Late summer deliveries, however, will likely hurt margins, because that leaves less time to sell items at close to full price. “If summer goods are late, meaning one month, that will be costly,” a source who works directly with Chinese manufacturers told Adweek.
“Seasonal items [have] a very short window to sell,” the source said. Retailers begin offering summer goods for sale after May, meaning they would be “marking it down when people need it the most.”
“I do believe most factories in Asia will do everything to make these shipments: more production shifts, discounts and even airing goods,” the source added. “Once they are stuck with the goods, the value becomes so diminished.”
According to the Institute for Supply Management, 75% of U.S. companies say their supply chains have been affected because of coronavirus-related transportation restrictions, with that disruption rippling outward. “There’s no single industry not impacted on some level,” Hong said.
But a number of brands, while affected, are navigating the disruption.
For example, about 30% of DTC menswear brand Mack Weldon’s products are sourced in China, said CEO Brian Berger. He said the factories that produce his brand’s goods are up and running, and the company has determined that most of its product line is not at risk. Mack Weldon also has plenty of supply, he said.
“This is a dynamic situation, and the global ramifications are still not fully known,” said Tarang Amin, CEO of cosmetics brand e.l.f.

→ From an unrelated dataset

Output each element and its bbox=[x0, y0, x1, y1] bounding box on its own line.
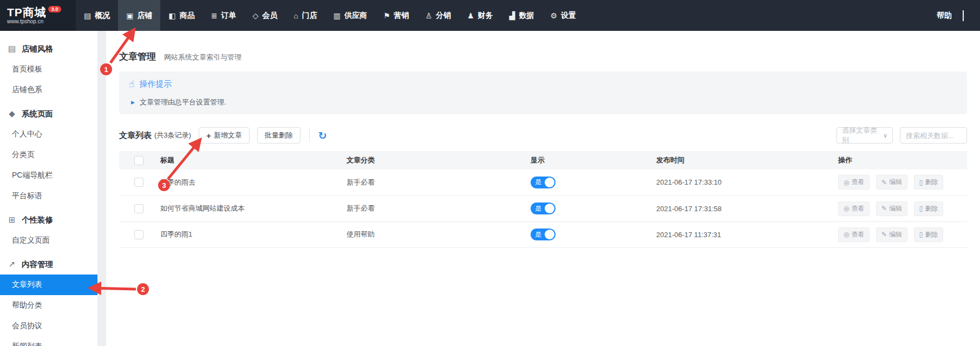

While the company’s sales are primarily in the U.S., its supply chain is largely in China. Its offices and suppliers’ facilities in China are operating, Amin said, revealing that the company has shipped more than 20 containers over the last three weeks. “We already shipped product for annual spring resets at our major national retailers,” he said.

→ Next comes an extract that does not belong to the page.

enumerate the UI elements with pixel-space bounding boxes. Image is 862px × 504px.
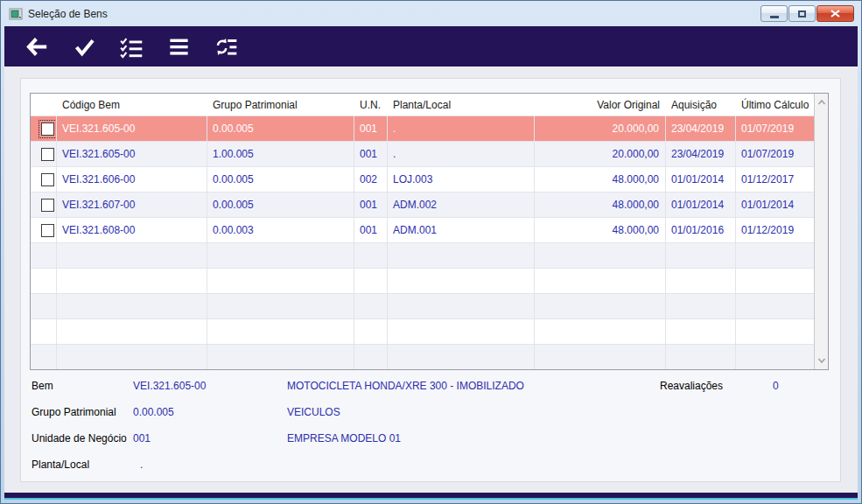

In fact, recovery is about 90% over the past week, depending on the facility, a figure that will improve in the coming weeks, Amin noted.
Through nimble supply-chain maneuvering, handbag maker Béis is experiencing no additional delays in production, according to Adeela Hussain Johnson, president of the travel accessories brand.
Both the company’s factories and the mills that supply the materials for its products were producing and delivering what they promised, she said.
But now, Johnson is worried about the impact on travel, as well as Béis’ ability to deliver customers’ orders to their doorsteps—another kind of supply chain issue.
“Up until last week, I was cautiously optimistic,” she said, referring to the company’s supply chain. But the decline in the stock market and the general reaction to the coronavirus outbreak, just as peak travel season is approaching, ultimately has her concerned about whether consumers will be in the buying mood.